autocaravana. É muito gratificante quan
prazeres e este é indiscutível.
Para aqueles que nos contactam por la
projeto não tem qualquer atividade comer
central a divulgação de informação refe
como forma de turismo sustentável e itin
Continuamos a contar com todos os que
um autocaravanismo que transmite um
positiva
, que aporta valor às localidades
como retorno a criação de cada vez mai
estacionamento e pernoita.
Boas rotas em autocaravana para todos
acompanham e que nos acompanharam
==
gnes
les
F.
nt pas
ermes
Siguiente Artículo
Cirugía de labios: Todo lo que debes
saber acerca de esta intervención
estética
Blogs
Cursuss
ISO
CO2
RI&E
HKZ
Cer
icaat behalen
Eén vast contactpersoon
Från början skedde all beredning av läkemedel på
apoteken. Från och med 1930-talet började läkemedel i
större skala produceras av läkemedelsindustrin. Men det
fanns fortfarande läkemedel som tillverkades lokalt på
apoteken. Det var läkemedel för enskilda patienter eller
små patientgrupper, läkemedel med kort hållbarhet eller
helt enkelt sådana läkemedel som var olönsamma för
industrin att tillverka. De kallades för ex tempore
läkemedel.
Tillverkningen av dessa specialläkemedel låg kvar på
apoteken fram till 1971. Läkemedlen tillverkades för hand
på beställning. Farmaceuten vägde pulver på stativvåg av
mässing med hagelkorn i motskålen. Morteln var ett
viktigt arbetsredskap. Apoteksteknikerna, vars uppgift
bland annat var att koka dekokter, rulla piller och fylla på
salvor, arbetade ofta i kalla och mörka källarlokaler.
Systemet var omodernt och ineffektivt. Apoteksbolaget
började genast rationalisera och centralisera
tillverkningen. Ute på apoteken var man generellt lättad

● Exercise objective: An exact copy of the lines above, from the one containing "estacionamento e pernoita." down to the one containing "acompanham e que nos acompanharam" and including both, is the whole answer; retype it and nothing else.

● Output of the task:
estacionamento e pernoita.
Boas rotas em autocaravana para todos
acompanham e que nos acompanharam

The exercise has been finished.